A Harvard biostatistician is rethinking plans to use Apple Watches as part of a research study after finding inconsistencies in the heart rate variability data collected by the devices. Because Apple tweaks the watch’s algorithms as needed, the data from the same time period can change without warning.
“These algorithms are what we would call black boxes — they’re not transparent. So it’s impossible to know what’s in them,” JP Onnela, associate professor of biostatistics at the Harvard T.H. Chan School of Public Health and developer of the open-source data platform Beiwe, told The Verge.
Onnela doesn’t usually include commercial wearable devices like the Apple Watch in research studies. For the most part, his teams use research-grade devices that are designed to collect data for scientific studies. As part of a collaboration with the department of neurosurgery at Brigham and Women’s Hospital, though, he was interested in the commercially available products. He knew that there were sometimes data issues with those products, and his team wanted to check how severe they were before getting started.
So, they checked in on heart rate data his collaborator Hassan Dawood, a research fellow at Brigham and Women’s Hospital, exported from his Apple Watch. Dawood exported his daily heart rate variability data twice: once on September 5th, 2020 and a second time on April 15th, 2021. For the experiment, they looked at data collected over the same stretch of time — from early December 2018 to September 2020.

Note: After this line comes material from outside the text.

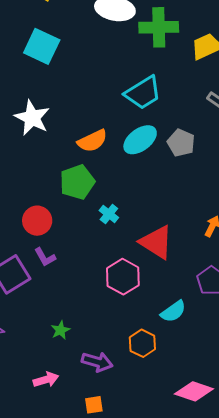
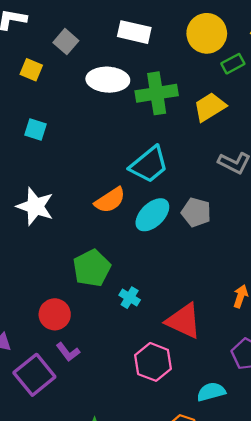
cyan square: (42, 46) -> (36, 130), size x0.6
orange semicircle: (92, 141) -> (110, 200), moved
cyan semicircle: (173, 311) -> (211, 392), turned -152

Because the two exported datasets included data from the same time period, the data from both sets should theoretically be identical. Onnela says he was expecting some differences. The “black box” of wearable algorithms is a consistent challenge for researchers. Rather than showing the raw data collected by a device, the products usually only let researchers export information after it has been analyzed and filtered through an algorithm of some kind.

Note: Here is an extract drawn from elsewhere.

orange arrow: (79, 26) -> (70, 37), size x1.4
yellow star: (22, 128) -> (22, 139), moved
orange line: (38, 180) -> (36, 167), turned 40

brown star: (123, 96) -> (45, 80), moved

Companies change their algorithms regularly and without warning, so the September 2020 export may have included data analyzed using a different algorithm than the April 2021 export. “What was surprising was how different they were,” he says. “This is probably the cleanest example that I have seen of this phenomenon.” He published the data in a blog post last week.
Apple did not respond to a request for comment.
It was striking to see the differences laid out so clearly, says Olivia Walch, a sleep researcher who works with wearable and app data at the University of Michigan. Walch has long advocated for researchers to use raw data — data pulled directly from a device’s sensors, instead of filtered through its software. “It’s validating, because I get on my little soapbox about the raw data, and it’s nice to have a concrete example where it would really matter,” she says.
Constantly changing algorithms makes it almost prohibitively difficult to use commercial wearables for sleep research, Walch says. Sleep studies are already expensive. “Are you going to be able to strap four FitBits on someone, each running a different version of the software, and then compare them? Probably not.”
Companies have incentives to change their algorithms to make their products better. “They’re not super incentivized to tell us how they’re changing things,” she says.
That’s a problem for research. Onnela compared it to tracking body weight. “If I wanted to jump on a scale every week, I should be using the same scale every time,” he says. If that scale was tweaked without him knowing about it, the day-to-day changes in weight wouldn’t be reliable. For someone who has just a casual interest in tracking their health, that may be fine — the differences aren’t going to be major. But in research, consistency matters. “That’s the concern,” he says.
Someone could, for example, run a study using a wearable and come to a conclusion about how people’s sleep patterns changed based on adjustments in their environment. But that conclusion might only be true with that particular version of the wearable’s software. “Maybe you would have a completely different result if you just been using a different model,” Walch says.
Dawood’s Apple Watch data isn’t from a study and is just one informal example. But it shows the importance of being cautious with commercial devices that don’t allow access to raw data, Onnela says. It was enough to make his team back away from plans to use the devices in studies. He thinks commercial wearables should only be used if raw data is available, or — at minimum — if researchers are able to get a heads-up when an algorithm is going to change.
There might be some situations where wearable data could still be useful. The heart rate variability information showed similar trends at both time points — the data went up and down at the same times. “If you’re caring about stuff on that macro scale, then you can make the call that you’d keep using the device,” Walch says. But if the specific heart rate variability calculated on each day matters for a study, the Apple Watch may be riskier to rely on, she says. “It should give people pause about using certain wearables, if the rug runs the risk of being ripped out underneath their feet.”